Now at Greendale Secondary, Mr Bek helps at least four students on a typical day, with issues such as long-term absenteeism, anxiety, anger, grief, loss and more.
The latter topics are close to his heart. In 2015 he was dealt the biggest blow of his life yet when his wife of 27 years passed away - from a rare condition where the body calcifies due to a phosphorus imbalance.
“She was actually diagnosed as critical in 2013, and the doctor said she’d only have up to six months. But she held on for one year and three months - because she was more worried for me than her own condition,” said Mr Bek, who now lives alone with his two cats Putri and Tiara.
“She was my crutch, my soulmate, my everything; and one day she just wasn’t there.
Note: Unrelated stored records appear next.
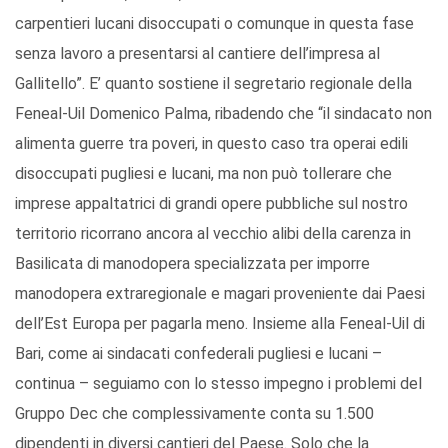
carpentieri lucani disoccupati o comunque in questa fase
senza lavoro a presentarsi al cantiere dell’impresa al
Gallitello”. E’ quanto sostiene il segretario regionale della
Feneal-Uil Domenico Palma, ribadendo che “il sindacato non
alimenta guerre tra poveri, in questo caso tra operai edili
disoccupati pugliesi e lucani, ma non può tollerare che
imprese appaltatrici di grandi opere pubbliche sul nostro
territorio ricorrano ancora al vecchio alibi della carenza in
Basilicata di manodopera specializzata per imporre
manodopera extraregionale e magari proveniente dai Paesi
dell’Est Europa per pagarla meno. Insieme alla Feneal-Uil di
Bari, come ai sindacati confederali pugliesi e lucani –
continua – seguiamo con lo stesso impegno i problemi del
Gruppo Dec che complessivamente conta su 1.500
dipendenti in diversi cantieri del Paese. Solo che la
But every day I wake up, I’m a day closer to her.”
He spoke calmly and steadily, but there was no hiding the poignancy in his voice - even as he sought humour amidst melancholy. “It’s tough now, like when I have to change the bedsheets - I have friends coming over and telling me my bed is multi-coloured,” Mr Bek laughed.
“But she was always telling me she’ll be on the other side waiting, so don’t worry, enjoy my life, stay occupied, keep going; keep doing what I like to do best.”
A SIMPLE SOLUTION
For now, that passion lies in his counselling work, which he said he was having the “most wonderful time” doing.
But Mr Bek, who was formerly the president of the Singapore Association for Counselling, added: “There are members of society who still feel someone like me is best to be in places like the Disabled People's Association, rather than taking their income or fortune or work or career.”
This is his other preoccupation - to close the perceived distance between PWDs and the public at large.
“It’s also our responsibility to help them appreciate us better,” said Mr Bek, who recently featured in a National Council of Social Service campaign titled See The True Me.
“Are PWDs aware of themselves? Have they accepted their condition?” he mulled.
“For me, this only happened recently: I was staring in the mirror one day - at least at what’s left of what I can see - and I was so angry and frustrated, thinking why can’t people understand I’m blind and need help.”
“At that moment I realised: Why am I not accepting that I’m blind? Why am I always trying to prove to the rest; to show how good I am?”
“We need to have a mindset change,” said Mr Bek. “PWDs must know their strengths rather than lean on their limitations. Going to negativity - what good does it do?”
“You know, Singapore is not that huge, we have a dense population, our literacy level is good, we can communicate,” he reflected. “So it’s really about spending a little more time to just listen and understand what’s going on.”
“There are people who still have fear; who still don’t know what PWDs can or cannot do … It’s my hope that we can all learn to embrace each other, work alongside each other, in a respectful, better way.”